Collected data
·····
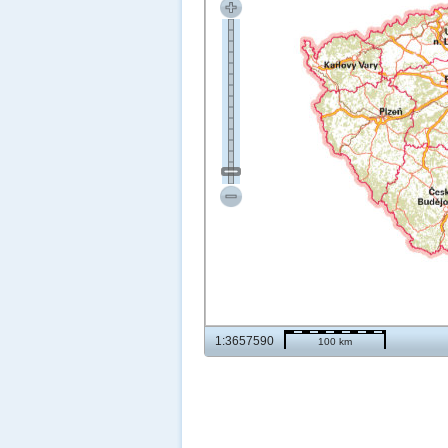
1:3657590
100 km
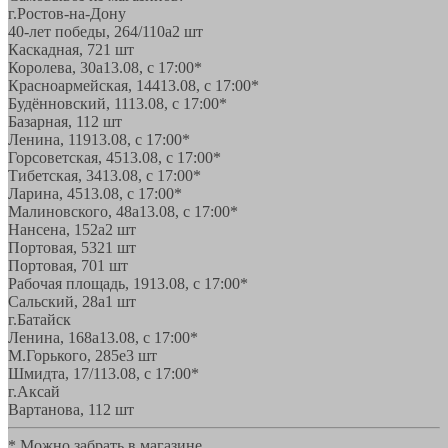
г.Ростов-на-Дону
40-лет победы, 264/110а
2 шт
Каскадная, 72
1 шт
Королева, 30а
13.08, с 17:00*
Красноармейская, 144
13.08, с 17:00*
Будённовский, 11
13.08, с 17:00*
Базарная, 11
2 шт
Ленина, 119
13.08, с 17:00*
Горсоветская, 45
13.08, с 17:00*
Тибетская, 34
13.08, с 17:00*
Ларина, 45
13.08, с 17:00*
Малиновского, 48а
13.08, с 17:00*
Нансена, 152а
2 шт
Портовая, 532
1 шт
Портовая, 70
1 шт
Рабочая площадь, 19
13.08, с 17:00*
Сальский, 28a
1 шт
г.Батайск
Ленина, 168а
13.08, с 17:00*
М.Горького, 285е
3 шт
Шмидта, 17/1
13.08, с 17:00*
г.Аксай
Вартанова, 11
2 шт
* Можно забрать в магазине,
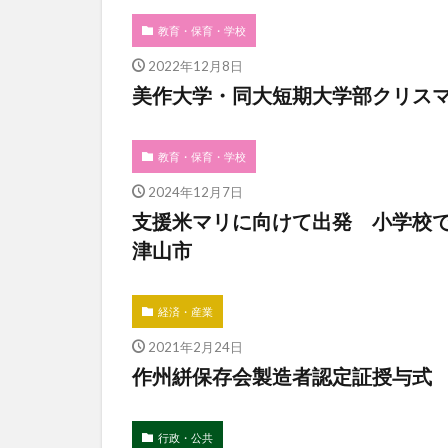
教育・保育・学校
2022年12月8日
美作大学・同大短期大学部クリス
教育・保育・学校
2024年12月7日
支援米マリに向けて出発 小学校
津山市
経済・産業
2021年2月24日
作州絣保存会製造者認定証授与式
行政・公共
·····
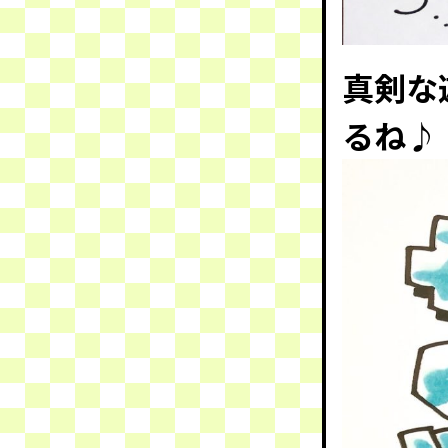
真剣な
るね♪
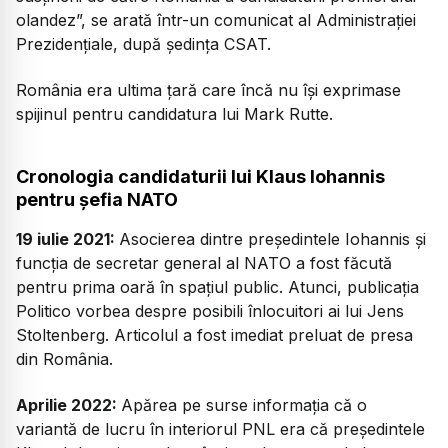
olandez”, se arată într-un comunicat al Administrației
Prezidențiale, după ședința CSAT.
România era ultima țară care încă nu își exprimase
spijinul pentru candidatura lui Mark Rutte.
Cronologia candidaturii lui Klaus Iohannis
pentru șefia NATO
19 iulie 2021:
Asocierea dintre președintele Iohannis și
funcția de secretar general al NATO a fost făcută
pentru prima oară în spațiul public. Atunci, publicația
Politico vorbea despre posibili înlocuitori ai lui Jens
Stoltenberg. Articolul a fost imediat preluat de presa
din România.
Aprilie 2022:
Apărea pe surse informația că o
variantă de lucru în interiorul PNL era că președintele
·····
Brief
Looking through the data above, copy out each line in which the string "Iohannis" occurs.

Solution to the problem
Cronologia candidaturii lui Klaus Iohannis
Asocierea dintre președintele Iohannis și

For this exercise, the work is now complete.